▶ [Records shown]:
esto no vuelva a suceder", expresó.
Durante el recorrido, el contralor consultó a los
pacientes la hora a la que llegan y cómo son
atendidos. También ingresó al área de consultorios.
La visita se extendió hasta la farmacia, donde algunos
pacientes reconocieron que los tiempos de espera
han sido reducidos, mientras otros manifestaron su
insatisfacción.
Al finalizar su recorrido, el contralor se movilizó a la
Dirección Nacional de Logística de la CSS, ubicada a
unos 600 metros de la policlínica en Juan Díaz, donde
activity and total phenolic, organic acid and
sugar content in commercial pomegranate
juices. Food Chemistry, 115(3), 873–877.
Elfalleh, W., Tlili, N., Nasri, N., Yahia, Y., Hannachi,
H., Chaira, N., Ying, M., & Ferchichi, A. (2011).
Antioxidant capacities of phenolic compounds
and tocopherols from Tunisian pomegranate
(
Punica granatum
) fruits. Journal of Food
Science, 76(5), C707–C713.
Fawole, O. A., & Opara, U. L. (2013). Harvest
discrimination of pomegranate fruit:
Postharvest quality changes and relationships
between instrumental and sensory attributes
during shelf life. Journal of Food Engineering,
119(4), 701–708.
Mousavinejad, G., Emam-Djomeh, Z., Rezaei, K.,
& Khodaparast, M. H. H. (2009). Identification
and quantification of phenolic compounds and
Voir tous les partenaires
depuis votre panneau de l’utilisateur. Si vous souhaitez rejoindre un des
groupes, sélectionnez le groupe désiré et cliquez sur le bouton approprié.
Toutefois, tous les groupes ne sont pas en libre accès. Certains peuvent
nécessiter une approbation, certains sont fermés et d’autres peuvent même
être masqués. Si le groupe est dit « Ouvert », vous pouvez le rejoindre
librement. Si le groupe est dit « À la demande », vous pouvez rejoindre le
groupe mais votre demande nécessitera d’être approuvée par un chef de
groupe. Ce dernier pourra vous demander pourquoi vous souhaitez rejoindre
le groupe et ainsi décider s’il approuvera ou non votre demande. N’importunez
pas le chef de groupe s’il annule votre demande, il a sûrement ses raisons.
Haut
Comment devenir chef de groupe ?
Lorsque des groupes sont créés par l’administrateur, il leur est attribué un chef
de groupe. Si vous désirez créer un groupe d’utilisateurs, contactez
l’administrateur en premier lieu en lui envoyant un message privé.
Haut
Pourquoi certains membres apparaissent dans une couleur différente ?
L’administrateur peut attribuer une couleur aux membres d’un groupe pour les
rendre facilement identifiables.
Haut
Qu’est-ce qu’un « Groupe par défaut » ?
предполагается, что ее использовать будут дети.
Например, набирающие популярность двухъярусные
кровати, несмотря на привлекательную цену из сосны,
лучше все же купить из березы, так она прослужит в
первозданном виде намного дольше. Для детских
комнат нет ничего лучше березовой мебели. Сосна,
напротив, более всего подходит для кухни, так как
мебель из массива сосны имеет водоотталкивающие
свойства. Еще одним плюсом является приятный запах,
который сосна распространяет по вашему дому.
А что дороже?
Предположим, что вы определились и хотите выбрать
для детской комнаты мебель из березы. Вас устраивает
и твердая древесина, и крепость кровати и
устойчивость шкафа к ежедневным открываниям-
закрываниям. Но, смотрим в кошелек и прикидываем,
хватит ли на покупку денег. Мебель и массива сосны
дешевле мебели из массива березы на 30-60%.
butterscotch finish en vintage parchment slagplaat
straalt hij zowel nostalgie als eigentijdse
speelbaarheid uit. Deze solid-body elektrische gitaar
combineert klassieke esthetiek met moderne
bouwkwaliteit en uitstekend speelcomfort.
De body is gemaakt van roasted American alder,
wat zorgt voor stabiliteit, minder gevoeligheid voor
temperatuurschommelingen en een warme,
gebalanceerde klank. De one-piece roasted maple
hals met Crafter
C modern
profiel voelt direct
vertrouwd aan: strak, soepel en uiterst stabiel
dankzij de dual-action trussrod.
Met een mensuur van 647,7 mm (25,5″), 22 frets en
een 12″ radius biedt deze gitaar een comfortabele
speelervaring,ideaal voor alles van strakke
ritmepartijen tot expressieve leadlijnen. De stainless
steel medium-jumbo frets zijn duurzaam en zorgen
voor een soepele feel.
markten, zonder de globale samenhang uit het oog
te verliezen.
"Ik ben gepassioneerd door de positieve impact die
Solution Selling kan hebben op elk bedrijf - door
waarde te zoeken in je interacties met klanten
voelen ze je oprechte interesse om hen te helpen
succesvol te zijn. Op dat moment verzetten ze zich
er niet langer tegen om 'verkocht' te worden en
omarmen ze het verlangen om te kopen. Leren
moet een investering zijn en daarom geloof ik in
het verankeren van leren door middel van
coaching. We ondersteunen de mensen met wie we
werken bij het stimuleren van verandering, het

▶ [Instructions for the task]:
Within the material above, show every line that includes "peuvent".

▶ [Exercise solution]:
Toutefois, tous les groupes ne sont pas en libre accès. Certains peuvent
nécessiter une approbation, certains sont fermés et d’autres peuvent même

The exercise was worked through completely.